Указал на пакет рядом. Сменные калоприёмники.

Сражённый его галлюцинациями, Миша поставил чайник на огонь.

Как быстро развивается болезнь. Неделю назад был абсолютно трезвомыслящий человек.

Наполнил таз кипятком. Перекинув стариковскую руку через шею, дотащил его, словно раненого, до стула. Отлепил раздувшийся переполненный пакет, омыл ярко-бордовую, кровяную кишку-трубочку, торчащую краником из бледного живота. Намылил кожу рядом с кишкой и стал аккуратно брить отросшие волоски старинным станком. Странная мысль мелькнула в голове. Странная и отвратительная. Захотелось эту кишку срезать. Такой лишней она показалась. Такой раздражающей. Гадкой и вожделенной. Покоя не дающей. Миша с трудом удержал свою руку от непроизвольного движения.

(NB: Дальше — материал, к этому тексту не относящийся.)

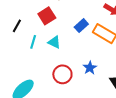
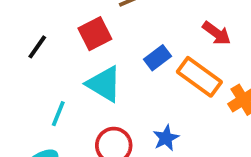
cyan line: (33, 42) -> (58, 114), moved
cyan triangle: (54, 42) -> (104, 84), size x1.5

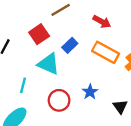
red arrow: (217, 33) -> (102, 22), moved
blue rectangle: (157, 58) -> (70, 45), moved

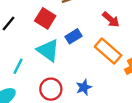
red square: (39, 34) -> (45, 18), turned -36

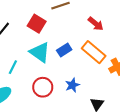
blue rectangle: (74, 36) -> (64, 50), moved

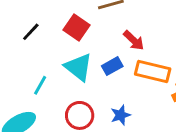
red arrow: (96, 24) -> (134, 40), moved
orange rectangle: (94, 52) -> (153, 71), turned -30

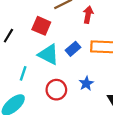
red arrow: (134, 40) -> (88, 15), moved, turned -112

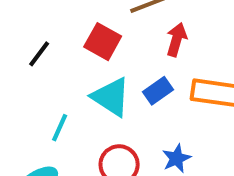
red arrow: (88, 15) -> (176, 40), moved

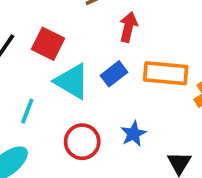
red square: (103, 42) -> (48, 44), moved

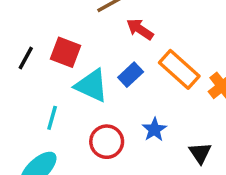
red arrow: (128, 27) -> (140, 29), turned -64
orange rectangle: (166, 73) -> (179, 69), turned 42

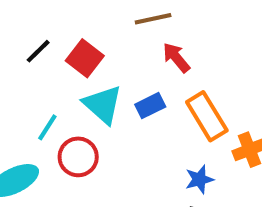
blue star: (154, 129) -> (199, 179), moved
red circle: (107, 142) -> (78, 157), moved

Он тряхнул головой, стал промокать кожу вафельным полотенцем. Снял предохраняющую бумажку с клейкого кружка, продел отросток в отверстие в пакете, приклеил к бледному боку новый пакет, хорошенько прижал к коже.

— Ничего. Завтра к врачу поедем. Поправишься. А хочешь помыться? — улыбнулся Миша. — Давай я тебя помою. Будешь чистенький!

Молчит.

Миша разжёг плиту. Взгромоздил на конфорку ведро воды. Подтащил нагреватель поближе. Растопил печь. Когда вода забурлила, наполнил корыто, разбавил ледяной из колодца. Расплёскивая колышущуюся гладь, успел укорить себя за несообразительность — надо было пустое корыто принести и на месте наполнить. Помог старику стянуть байковую рубашку, майку, носки шерстяные, штаны синие. Вооружившись завалявшейся губкой для мытья посуды, Миша принялся тереть маленькое, белое, беззащитное тело. Взбухшие вены, сморщенные складки, красные сосуды. Дряблый ребёнок. Наконец у Миши появился ребёнок, большой, нелепый, старый ребёнок, и он с ним нянчится. Натирая спину, Миша невзначай прижался к гладкой макушке.

— Когда Вася Валентину в дом привёл знакомиться, она болтать стала, — заговорил Степан Васильевич неожиданно. Будто мочалкой Миша кнопку «play» задел. Будто тепло, нежность, любовь нахлынувшая запустили механизм, активировали старика. — Товарища Сталина назвала… преступником.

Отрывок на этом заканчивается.